COEI-2-AZOTOT Determination of total nitrogen

1. Apparatus

1.1.    The apparatus used for separating NH₃ is either a distillation apparatus with a rectifying column or a distillation apparatus under a current of steam (diagram) made up of:

• A 1 l flask A of borosilicate glass used as a boiler with a stopcock funnel for filling. It can be heated by a gas or electric furnace.
• An adapter C which gathers the spent liquid from the bubbler B.
• A bubbler B of 500 ml with an inclined neck; the supply tube must reach the lowest part of the flask. The out-going tube has an anti-entrainment ball that makes up the top part of the bubbler. A stop-cock funnel E allows to introduce the liquid to be treated and alkaline lye.
• A cooler 30 to 40 cm long, vertical, with a ball with fine dowel bush on the tip.
• A 250 ml conical flask for the distillate.
  2.     Mineralisation flask, 300 ml ovoid-shaped flask with a long neck.

2. Reagents

• Concentrated sulphuric acid (R).
• Mineralisation catalyser (R).
• Sodium hydroxide solution at 30% (m/m) (R).
• Boric acid solution at 4% (R).
• Hydrochloric acid solution 0.1 M.
• Mixed-based indicator with methyl red (R) and methylene blue.
• The boiler must contain acidulated water by 1 per 1 000 of sulphuric acid. It is advisable to boil this liquid before any operation, with the drain cock P open to let the CO2 escape.

3. Procedure

In the mineralisation flask, introduce the test sample containing 4 to 50 mg of nitrogen. Add 5 g of mineralisation catalyser (R) and 10 ml of concentrated sulphuric acid (R), if the quantity of dry organic matter to be mineralised is below 500 mg. Increase these quantities if a higher quantity of organic matter must be used.

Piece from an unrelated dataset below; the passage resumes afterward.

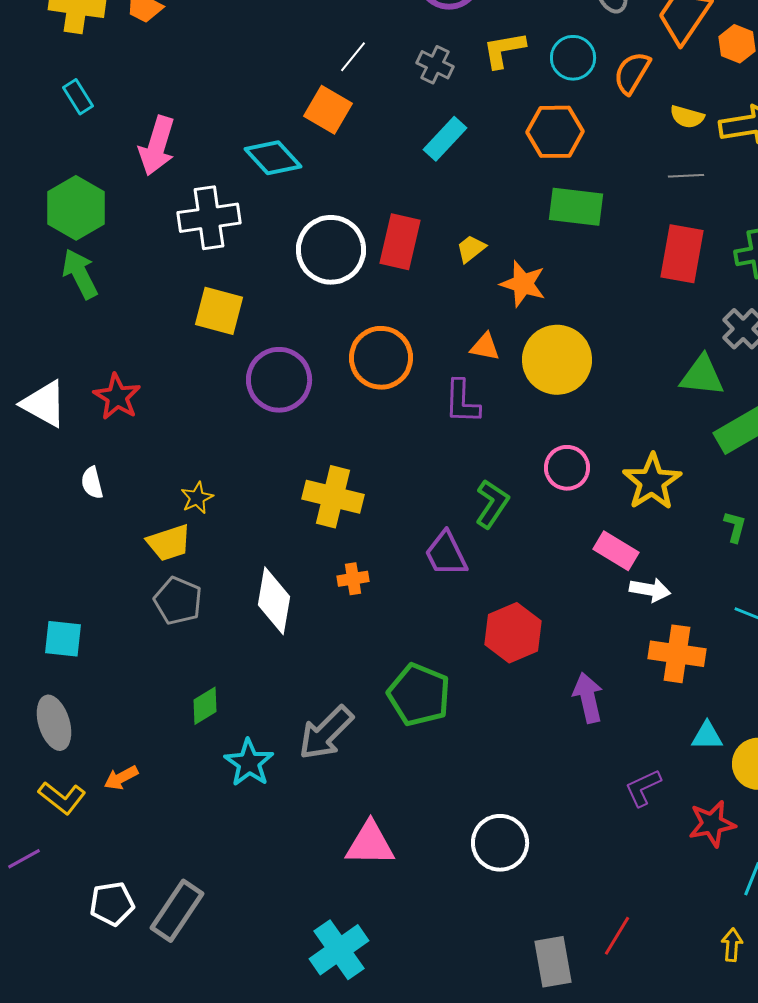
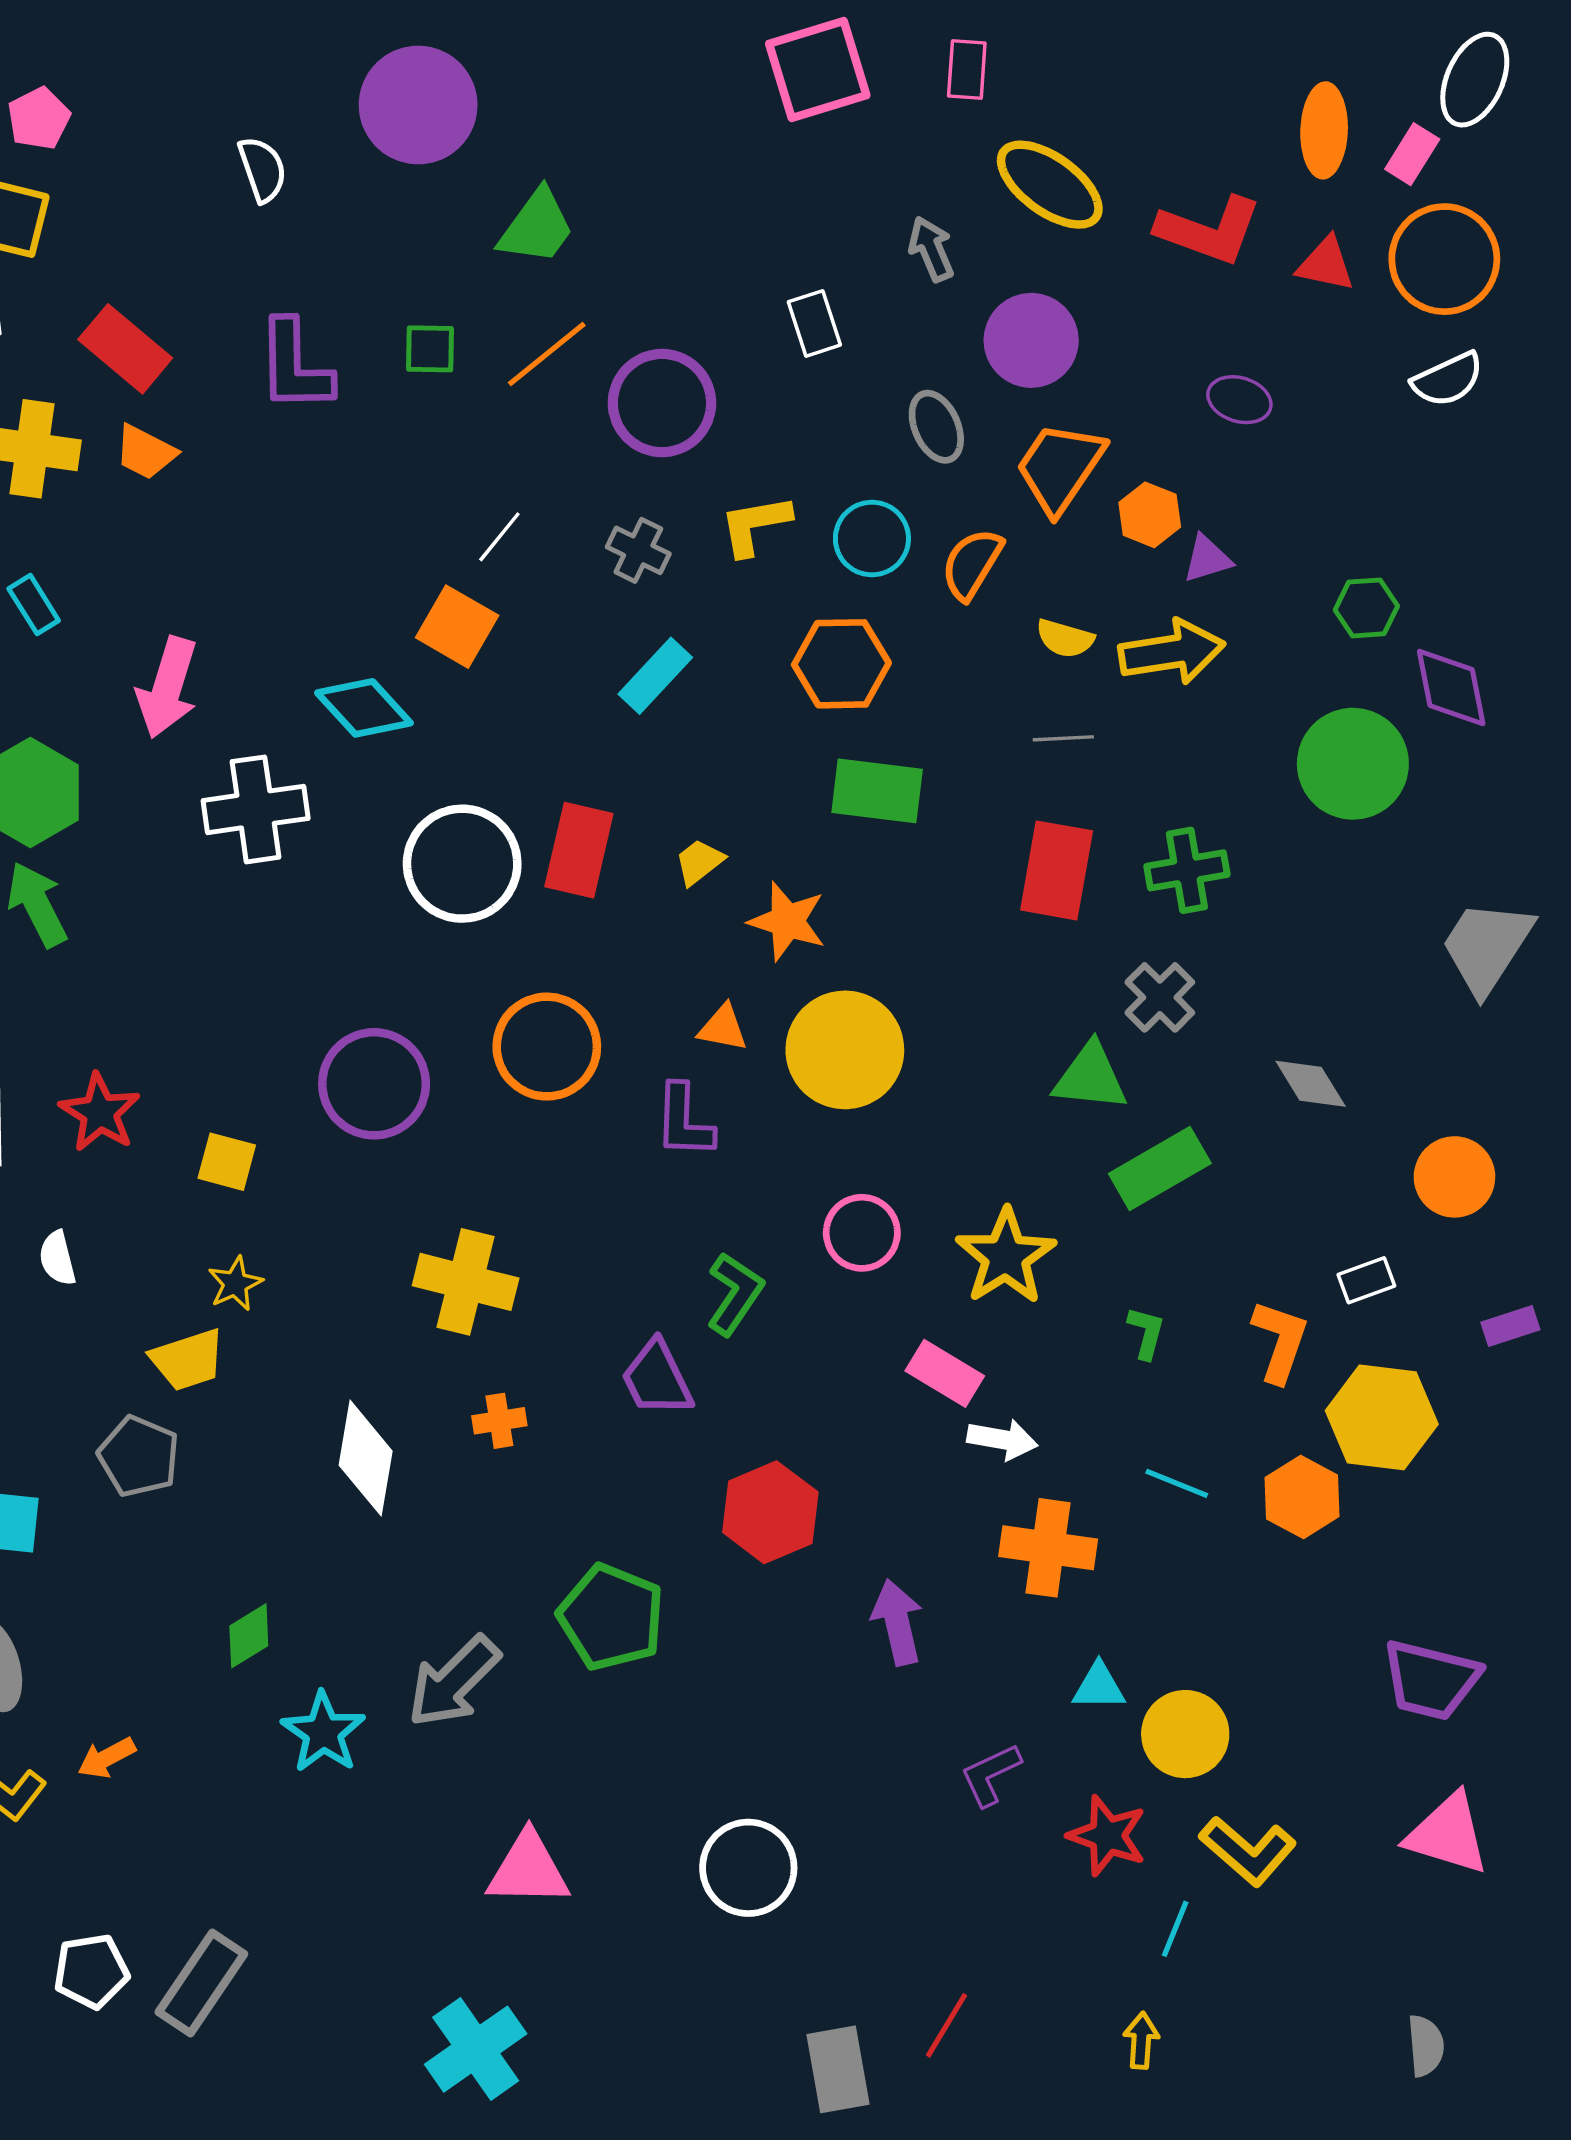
yellow square: (219, 311) -> (227, 1162), moved, size x0.7
gray pentagon: (178, 601) -> (139, 1456), moved
red star: (712, 824) -> (1107, 1836), turned 30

Heat in an open flame under a hood. The neck of the flask is maintained inclined until the solution becomes colourless and the walls of the flask are clear of carbonised products.

After cooling, dilute with 50 ml of water and cool; introduce this liquid in the bubbler B with the funnel E, then add 40 to 50 ml of sodium hydroxide solution at 30% (R) in order to obtain frank alkalinisation of the liquid. Entrain the ammoniac with the vapour by gathering the distillate in 5 ml of boric acid solution (R) placed beforehand in a receiving conical flask with 10 ml of water, with the tip of the ampoule plunged into the liquid. Add 1 or 2 drops of mixed-based indicator and gather 70 to 100 ml of distillate.

Titrate the distillate with the hydrochloric acid solution 0.1 M until the indicator turns pink violet.

1 ml of 0.1 M hydrochloric acid solution corresponds to 1.4 mg of nitrogen.